## ...just won't work.

It's not really that surprising; I mean, an ICBM is defined as a missile with a range in excess of 5,500 km, or a little less than the distance from Washington, DC to London. Given the absurd distance involved, I don't think any sensible noder would believe that you could *really* make a long-range solid-fuel rocket by spending a few hundred bucks at Home Depot--Ohio Blue Tip matches or not.

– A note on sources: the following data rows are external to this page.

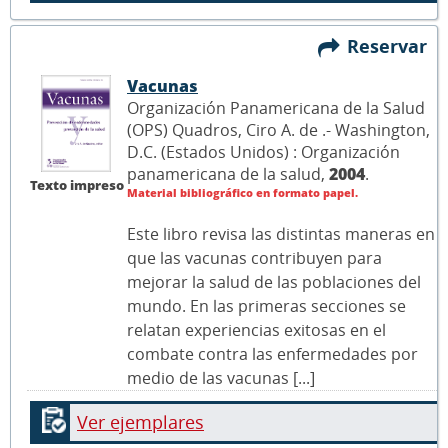
Reservar
Vacunas
Organización Panamericana de la Salud
(OPS) Quadros, Ciro A. de .- Washington,
D.C. (Estados Unidos) : Organización
panamericana de la salud,
2004
.
Texto impreso
Material bibliográfico en formato papel.
Este libro revisa las distintas maneras en
que las vacunas contribuyen para
mejorar la salud de las poblaciones del
mundo. En las primeras secciones se
relatan experiencias exitosas en el
combate contra las enfermedades por
medio de las vacunas [...]
Ver ejemplares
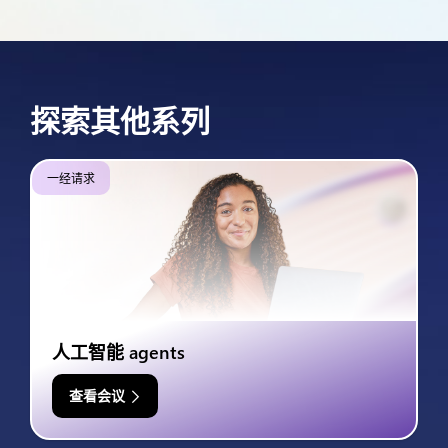
探索其他系列
一经请求
人工智能 agents
查看会议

### But what *could* you make?

An artillery rocket? An SRBM? Maybe even a half-decent sounding rocket? Let's find out.

#### Some Physics

I'm going to do this from an

energy argument, that being much easier than doing the complicated

fluid dynamics, and given our

jerry rigged rocket, probably as accurate as any other estimate. I'm going to make a few

assumptions to simplify the math even further:

**Ideal earth** - I'm assuming a flat, non-rotating earth with no atmosphere and uniform gravity. This means no drag and no re-entry heating. As long as we don't have a range greater than 1000 km, the flat/round earth assumption won't matter, and the "rotating earth" only adds range to your westbound travel.
**Ideal rocket** - The missile in question will have a 10:1 length:diameter ratio, that being basically ideal (trust me on this--I'm a rocket scientist). I'm going to assume a massless nozzle and a massless reentry vehicle, as well as a perfect guidance system with frictionless fins. This is a little excessive, but calculating air resistance is a drag.
**Ideal flight** - An ICBM flying the minimum-energy trajectory describes a Keplerian ellipse, which can be approximated as a parabola. I'm assuming a vertical boost phase, followed by an instantaneous tip-over to 45^{o} at the instant before burnout.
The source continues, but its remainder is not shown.